■ TASK OBJECTIVE:
Your answer should be each line of the entries that contains the word "with", copied in full.

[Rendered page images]
----------

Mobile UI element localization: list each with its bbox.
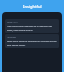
- staticText: Yesterday: [7, 36, 17, 39]
- staticText: Insightful: [23, 4, 42, 9]
- button[interactable]: Yesterday: [5, 34, 59, 48]
- button[interactable]: Today 9:41: [5, 19, 59, 33]
- staticText: Today 9:41: [7, 21, 18, 24]
- staticText: Deep work sessions averaged 52 minutes a…: [7, 40, 57, 46]
- staticText: Your focus time improved by 24 percent t…: [7, 25, 57, 31]
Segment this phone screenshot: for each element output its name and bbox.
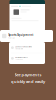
staticText: Sports Equipment bbox=[8, 33, 33, 37]
staticText: Tap to open bbox=[15, 58, 23, 60]
button[interactable]: Review payments bbox=[11, 53, 43, 63]
staticText: Review payments bbox=[15, 56, 28, 58]
button[interactable]: Latest transactions bbox=[11, 42, 43, 53]
staticText: Latest transactions bbox=[15, 46, 32, 48]
staticText: View all activity bbox=[15, 48, 23, 50]
button[interactable]: Sports Equipment bbox=[0, 30, 53, 42]
staticText: See payments bbox=[14, 72, 42, 77]
staticText: quickly and easily bbox=[11, 79, 45, 84]
staticText: Paid · 12 Jun bbox=[8, 37, 15, 39]
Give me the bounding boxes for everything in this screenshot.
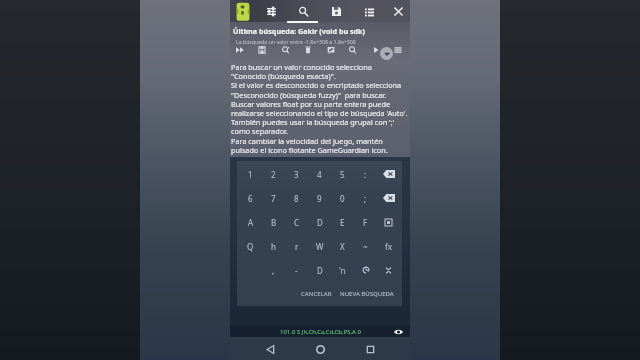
staticText: , — [272, 265, 275, 276]
button[interactable]: ; — [354, 186, 377, 210]
button[interactable]: Home — [310, 339, 330, 359]
staticText: fx — [385, 241, 392, 252]
staticText: 9 — [317, 193, 322, 204]
button[interactable]: E — [331, 210, 354, 234]
button[interactable]: X — [331, 234, 354, 258]
button[interactable]: F — [354, 210, 377, 234]
staticText: D — [317, 217, 323, 228]
button[interactable]: 5 — [331, 162, 354, 186]
button[interactable]: CANCELAR — [297, 290, 336, 298]
button[interactable]: 1 — [239, 162, 262, 186]
staticText: C — [294, 217, 300, 228]
staticText: realizarse seleccionando el tipo de búsq… — [231, 108, 408, 118]
button[interactable]: sync — [320, 44, 342, 56]
staticText: - — [295, 265, 298, 276]
staticText: Última búsqueda: Gakir (void bu sdk) — [233, 26, 366, 36]
button[interactable]: 4 — [308, 162, 331, 186]
staticText: : — [364, 169, 367, 180]
button[interactable]: Q — [239, 234, 262, 258]
staticText: 6 — [248, 193, 253, 204]
button[interactable]: Visibility — [392, 326, 404, 337]
button[interactable]: B — [262, 210, 285, 234]
staticText: 0 — [340, 193, 345, 204]
staticText: ; — [364, 193, 367, 204]
button[interactable]: r — [285, 234, 308, 258]
staticText: r — [295, 241, 299, 252]
button[interactable]: menu — [387, 44, 409, 56]
button[interactable]: : — [354, 162, 377, 186]
staticText: Q — [247, 241, 254, 252]
staticText: 8 — [294, 193, 299, 204]
button[interactable]: 7 — [262, 186, 285, 210]
staticText: 3 — [294, 169, 299, 180]
button[interactable]: - — [285, 258, 308, 282]
staticText: E — [340, 217, 345, 228]
button[interactable] — [377, 186, 400, 210]
staticText: 5 — [340, 169, 345, 180]
button[interactable]: C — [285, 210, 308, 234]
button[interactable]: save — [323, 0, 349, 22]
button[interactable]: GameGuardian — [232, 0, 254, 22]
button[interactable] — [377, 258, 400, 282]
staticText: "Desconocido (búsqueda fuzzy)" para busc… — [231, 90, 387, 100]
staticText: D — [317, 265, 323, 276]
staticText: 1 — [248, 169, 253, 180]
button[interactable]: 'n — [331, 258, 354, 282]
button[interactable]: h — [262, 234, 285, 258]
button[interactable]: play — [365, 44, 387, 56]
button[interactable]: searchq — [275, 44, 297, 56]
button[interactable]: 0 — [331, 186, 354, 210]
staticText: B — [271, 217, 277, 228]
button[interactable]: fx — [377, 234, 400, 258]
staticText: como separador. — [231, 126, 288, 136]
button[interactable]: , — [262, 258, 285, 282]
staticText: También puedes usar la búsqueda grupal c… — [231, 117, 395, 127]
button[interactable]: Back — [260, 339, 280, 359]
staticText: pulsado el icono flotante GameGuardian i… — [231, 145, 388, 155]
staticText: Para cambiar la velocidad del juego, man… — [231, 136, 383, 146]
button[interactable]: db — [251, 44, 273, 56]
button[interactable] — [377, 210, 400, 234]
staticText: X — [340, 241, 345, 252]
staticText: Buscar valores float por su parte entera… — [231, 99, 391, 109]
staticText: La búsqueda un valor entre -1.8e+308 a 1… — [236, 38, 356, 45]
button[interactable] — [377, 162, 400, 186]
button[interactable]: 3 — [285, 162, 308, 186]
button[interactable]: 9 — [308, 186, 331, 210]
button[interactable]: A — [239, 210, 262, 234]
button[interactable]: 8 — [285, 186, 308, 210]
staticText: W — [316, 241, 324, 252]
button[interactable]: NUEVA BÚSQUEDA — [336, 290, 402, 298]
staticText: Para buscar un valor conocido selecciona — [231, 62, 372, 72]
button[interactable]: list — [356, 0, 382, 22]
staticText: h — [271, 241, 276, 252]
button[interactable] — [354, 258, 377, 282]
staticText: 4 — [317, 169, 322, 180]
staticText: F — [363, 217, 368, 228]
button[interactable]: W — [308, 234, 331, 258]
button[interactable]: trash — [297, 44, 319, 56]
staticText: 'n — [339, 265, 346, 276]
button[interactable]: tune — [258, 0, 284, 22]
staticText: Si el valor es desconocido o encriptado … — [231, 80, 402, 90]
button[interactable]: ~ — [354, 234, 377, 258]
button[interactable]: 2 — [262, 162, 285, 186]
staticText: 101.0 S Jh,Ch,Ca,Cd,Cb,PS,A 0 — [280, 328, 361, 336]
button[interactable]: search — [290, 0, 316, 22]
button[interactable]: D — [308, 210, 331, 234]
staticText: A — [248, 217, 254, 228]
staticText: "Conocido (búsqueda exacta)". — [231, 71, 336, 81]
staticText: 2 — [271, 169, 276, 180]
button[interactable]: Floating menu — [380, 47, 393, 60]
button[interactable]: D — [308, 258, 331, 282]
button[interactable]: close — [385, 0, 411, 22]
staticText: ~ — [363, 241, 368, 252]
button[interactable]: search2 — [342, 44, 364, 56]
staticText: 7 — [271, 193, 276, 204]
button[interactable]: ff — [229, 44, 251, 56]
button[interactable]: Recents — [360, 339, 380, 359]
button[interactable]: 6 — [239, 186, 262, 210]
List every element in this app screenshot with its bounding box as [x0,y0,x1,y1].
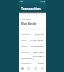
staticText: Amount [21,32,31,35]
button[interactable]: Home [19,65,25,72]
button[interactable]: Merchant [19,16,46,28]
staticText: Food [38,61,44,64]
button[interactable]: Stats [32,65,39,72]
staticText: $124.50 [35,32,44,35]
staticText: Blue Bottle [21,22,37,26]
button[interactable]: Method [19,48,46,54]
staticText: TXN-88213 [33,54,44,60]
staticText: Category [21,61,32,64]
staticText: Date [21,38,27,41]
button[interactable]: Profile [39,65,46,72]
button[interactable]: Amount [19,30,46,36]
staticText: Method [21,50,30,53]
button[interactable]: Category [19,60,46,65]
staticText: 12 Jun 2024 [30,38,44,41]
staticText: Merchant [21,18,31,21]
staticText: Status [21,44,29,47]
staticText: Reference [21,56,33,59]
button[interactable]: Status [19,42,46,48]
staticText: Completed [31,44,44,47]
button[interactable]: Reference [19,54,46,60]
staticText: Visa 4242 [33,50,44,53]
button[interactable]: Date [19,36,46,42]
staticText: Transaction Details [21,6,46,12]
button[interactable]: Cards [25,65,32,72]
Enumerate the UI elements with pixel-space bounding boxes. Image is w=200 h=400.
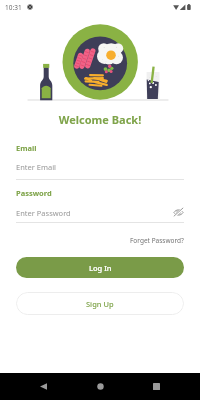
staticText: Password — [16, 188, 52, 198]
button[interactable]: Recents — [143, 373, 170, 400]
staticText: 10:31 — [5, 3, 22, 12]
button[interactable]: Home — [87, 373, 114, 400]
staticText: Sign Up — [86, 299, 114, 309]
button[interactable]: Show password — [173, 207, 184, 218]
staticText: Enter Email — [16, 162, 57, 172]
staticText: Welcome Back! — [0, 112, 200, 127]
button[interactable]: Log In — [16, 257, 184, 278]
staticText: Log In — [89, 263, 112, 273]
button[interactable]: Back — [30, 373, 57, 400]
button[interactable]: Forget Password? — [130, 236, 184, 245]
button[interactable]: Sign Up — [16, 292, 184, 315]
staticText: Enter Password — [16, 208, 71, 218]
staticText: Email — [16, 143, 37, 153]
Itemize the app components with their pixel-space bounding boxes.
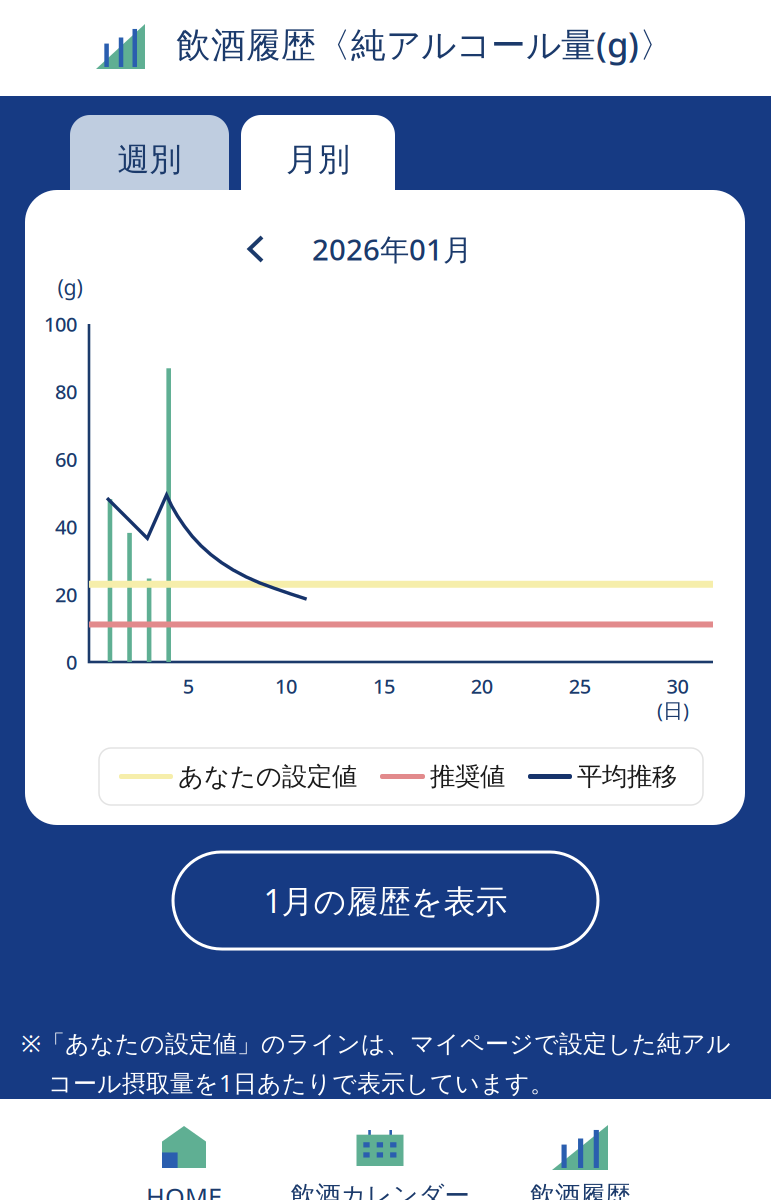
staticText: 25 — [569, 673, 591, 699]
staticText: 平均推移 — [577, 761, 677, 792]
button[interactable]: 月別 — [241, 115, 395, 225]
staticText: 20 — [55, 581, 77, 608]
staticText: 1月の履歴を表示 — [264, 879, 508, 922]
staticText: 40 — [55, 514, 77, 540]
staticText: 20 — [471, 673, 493, 699]
button[interactable]: HOME — [89, 1099, 279, 1200]
button[interactable]: 飲酒履歴 — [485, 1099, 675, 1200]
staticText: 10 — [275, 673, 297, 699]
staticText: (日) — [657, 697, 689, 723]
staticText: (g) — [58, 273, 82, 301]
staticText: 月別 — [286, 140, 350, 179]
staticText: 100 — [44, 311, 77, 337]
button[interactable]: 飲酒カレンダー — [285, 1099, 475, 1200]
button[interactable]: 1月の履歴を表示 — [173, 852, 598, 949]
staticText: 80 — [55, 378, 77, 405]
staticText: 飲酒履歴 — [530, 1180, 630, 1200]
staticText: 2026年01月 — [312, 230, 472, 268]
staticText: 5 — [183, 673, 194, 699]
staticText: あなたの設定値 — [178, 761, 357, 792]
staticText: 15 — [373, 673, 395, 699]
staticText: 飲酒カレンダー — [290, 1180, 470, 1200]
staticText: 30 — [666, 673, 688, 699]
staticText: コール摂取量を1日あたりで表示しています。 — [48, 1067, 554, 1099]
button[interactable]: Previous month — [246, 235, 266, 263]
staticText: 飲酒履歴〈純アルコール量(g)〉 — [176, 21, 674, 67]
staticText: 60 — [55, 446, 77, 472]
staticText: 週別 — [118, 140, 182, 179]
staticText: ※「あなたの設定値」のラインは、マイページで設定した純アル — [21, 1027, 731, 1059]
staticText: HOME — [146, 1180, 222, 1200]
staticText: 0 — [66, 649, 77, 675]
button[interactable]: 週別 — [70, 115, 229, 225]
staticText: 推奨値 — [430, 761, 505, 792]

----------

■ ANSWER SPACE:
Mobile UI element localization: list each with its bbox.
List every element in this app screenshot with its bounding box as [x0,y0,x1,y1].
Enumerate the UI elements with pixel-space bounding boxes. Image is w=200 h=400.
Itemize the app components with their pixel-space bounding boxes.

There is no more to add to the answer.